Une des dédicaces de la thèse de Brès revient à Broca, qui a joué un rôle important pour elle cinq ans plus tôt. En 1870, durant le siège de Paris et surtout pendant la Commune et la semaine sanglante, Madeleine Brès exerce les fonctions d’interne à l’Hôpital de la Pitié de Paris comme suppléante de Paul Broca qui l’avait lui-même proposée et nommée interne provisoire. Broca raconte :
Madame Brès est entrée dans mon service en qualité d’élève stagiaire en 1869. Au mois de septembre 1870, l’absence de plusieurs internes appelés dans les hôpitaux militaires, nécessitait la nomination d’internes provisoires. Madame Brès sur ma proposition fut désignée comme interne provisoire. En cette qualité, pendant les deux sièges de Paris et jusqu’au mois de juillet 1871, elle a fait son service avec une exactitude que n’a pas interrompu le bombardement de l’hôpital. Son service a toujours été très bien fait et sa tenue irréprochable. Madame Brès s’est toujours fait remarquer par son zèle, son dévouement et son excellente tenue. Elle nous a particulièrement secondés pendant la dernière insurrection12.
Après ce récit des événements, Broca ne tarit pas d’éloges, sur sa disponibilité et son sérieux, mais aussi sur ses capacités de médecin. Jules Gavarret, Constant Sappey, Paul Lorain, et Charles Adolphe Wurtz font également son éloge dans un rapport commun :
Par son ardeur au travail, par son zèle dans le service hospitalier, nous nous plaisons à reconnaître que Mme Brès a, par sa tenue parfaite, justifié l’ouverture de nos cours aux élèves du sexe féminin et obtenu le respect de tous les étudiants avec lesquels elle s’est trouvée forcément en rapport13.

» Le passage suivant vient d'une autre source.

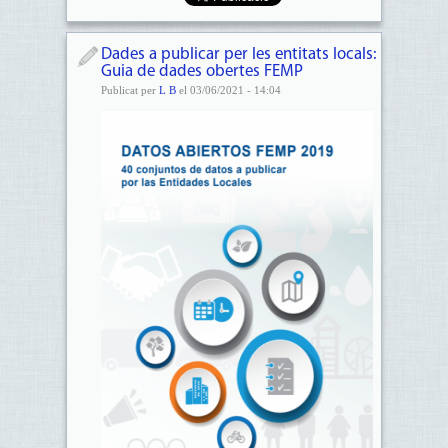
Dades a publicar per les entitats locals:
Guia de dades obertes FEMP
Publicat per
L B
el 03/06/2021 - 14:04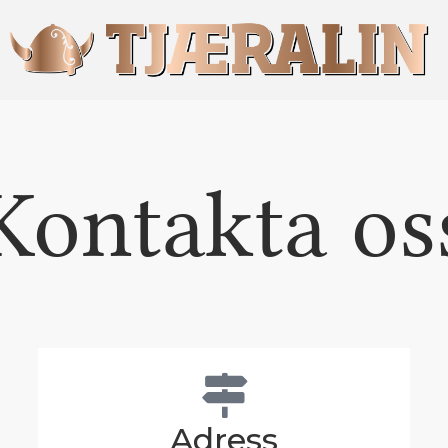
Kontakta os
Adress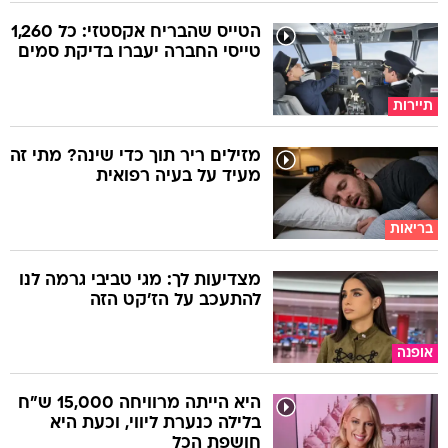
הטייס שהבריח אקסטזי: כל 1,260
טייסי החברה יעברו בדיקת סמים
תיירות
מזילים ריר תוך כדי שינה? מתי זה
מעיד על בעיה רפואית
בריאות
מצדיעות לך: מגי טביבי גרמה לנו
להתעכב על הז'קט הזה
אופנה
היא הייתה מרוויחה 15,000 ש"ח
בלילה כנערת ליווי, וכעת היא
חושפת הכל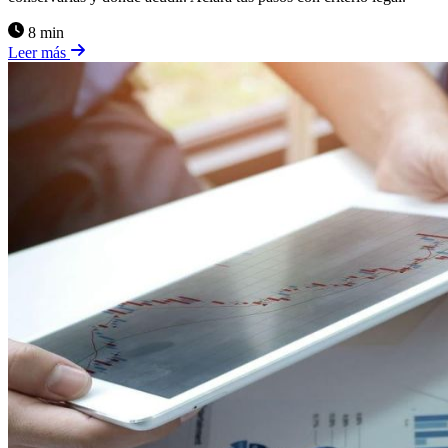
8 min
Leer más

À la rentrée scolaire 1871, elle demande à passer le concours de l’externat et de l’internat. Le directeur de l’administration de l’Assistance publique, malgré des pétitions et des manifestations en sa faveur, lui refuse ce droit au motif suivant : « S’il ne s’était agi que de vous personnellement… »14
Il s’agit donc de ne pas créer d’antécédent. Suite à ce refus les étudiantes lancent plusieurs pétitions pour obtenir les mêmes droits aux examens et concours que les étudiants. Enfin en 1881, le Conseil de surveillance de l’administration de l’Assistance publique se réunit pour résoudre définitivement la question de l’ouverture de l’externat aux femmes, et de la même façon celle de l’internat en 1885.
Retrouvez la deuxième partie de ce billet.
L’image mise en avant sur la page d’accueil est une carte postale humoristique représentant une “doctoresse” auscultant un jeune patient. , Royer et Cie, Nancy, sd. BIU Santé Médecine, n° inv. CISA1068.
- Albistur, Maïté – Armogathe, Daniel, Histoire du féminisme français du Moyen-Âge à nos jours. Paris : des Femmes, 1977. p. 321. [↩]
- Meunier, Victor, Cosmos du 18 janvier 1868. [↩]
- Ollivier, Marie Thérèse, J’ai vécu l’agonie du second Empire, Paris : Fayard, 1970. p. 55. [↩]
- Lipinska, Mélanie, Histoire des femmes médecins, Paris : ed. G. Jacques & Cie, Thèse de doctorat soutenue à la Faculté de médecine de Paris, 1900. 586 p. [↩]
- Dureau, Alexis cité par Lipinska, Mélanie, Histoire des femmes médecins. Paris : G. Jacques, 1900. p. 412. [↩]
- Schultze, Caroline, La femme médecin au XIXe siècle. Paris : Ollier-Henry, 1888. p. 16. [↩]
- L’histoire des premières femmes médecins est racontée principalement dans : Lipinska, Mélanie, Histoire des femmes médecins depuis l’Antiquité jusqu’à nos jours. Paris : Jacques, G & cie, 1900. III-586 p. ; Lipinska, Mélanie, Les femmes et le progrès des sciences médicales. Paris : Masson, 1930. III-235 p. ; Schultze, Caroline, La femme médecin au XIXe siècle. Paris : Ollier-Henry, 1888. 76 p. ; Joël, Constance, Les filles d’Esculape. Paris : ed. Robert Laffont, 1988. 234 p. [↩]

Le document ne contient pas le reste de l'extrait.